Pazienti su WhatsApp: gestire le prenotazioni senza condividere i dati che non servono¶
I pazienti scrivono su WhatsApp perché è il canale che usano con tutti. Per uno studio è un vantaggio enorme: nessuna app da far scaricare, nessun portale da spiegare. Ma quando la conversazione riguarda la salute, conviene avere una regola semplice: in chat si condivide l'appuntamento, non la storia clinica.
Il punto non è lo strumento, è cosa ci scrivi dentro¶
Prenotare, spostare o disdire una seduta via WhatsApp non richiede dettagli sanitari. Servono un nome, un servizio, un giorno e un'ora. Il problema nasce quando la chat diventa il contenitore di tutto: sintomi, referti, foto, domande cliniche. Informazioni che non servono a fissare l'orario e che, una volta scritte, restano lì.

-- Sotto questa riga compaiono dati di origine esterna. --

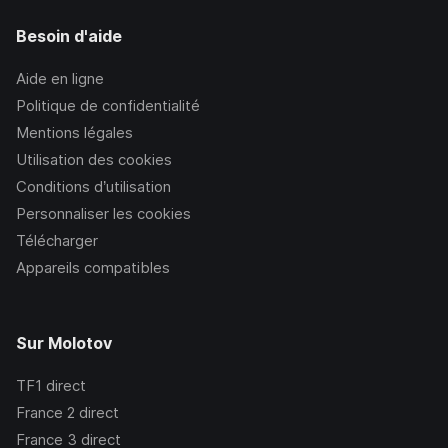
Besoin d'aide
Aide en ligne
Politique de confidentialité
Mentions légales
Utilisation des cookies
Conditions d’utilisation
Personnaliser les cookies
Télécharger
Appareils compatibles
Sur Molotov
TF1
direct
France 2
direct
France 3
direct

La buona pratica è separare i piani: la chat gestisce l'organizzazione, il resto si affronta in studio. È una tutela per il paziente e una semplificazione per te: meno dati sensibili in giro, meno rischi da gestire.
Perché anche il "come rispondi" conta¶
C'è poi un secondo aspetto, meno visibile: chi risponde ai messaggi e da dove. Se le richieste dei pazienti passano per strumenti che usano AI generiche, quelle conversazioni possono finire in sistemi fuori dal tuo controllo, magari fuori dall'Europa.
È una domanda da fare a qualunque fornitore: dove vengono elaborati i messaggi dei miei pazienti?
Come è impostato Wably¶
Wably nasce per gestire l'agenda, non le cartelle cliniche: tratta solo prenotazioni e informazioni di servizio, quelle necessarie a fissare l'appuntamento. L'infrastruttura è interamente in Europa, i dati sono cifrati e isolati per ogni attività, e le conversazioni non vengono usate per addestrare AI pubbliche. Trovi i dettagli nella pagina sicurezza, privacy e GDPR e in come trattiamo i tuoi dati.
Questo articolo non è una consulenza legale: è il buon senso operativo con cui abbiamo progettato il prodotto. La chat fa quello che la chat fa bene, gli appuntamenti, e il resto rimane dove deve stare.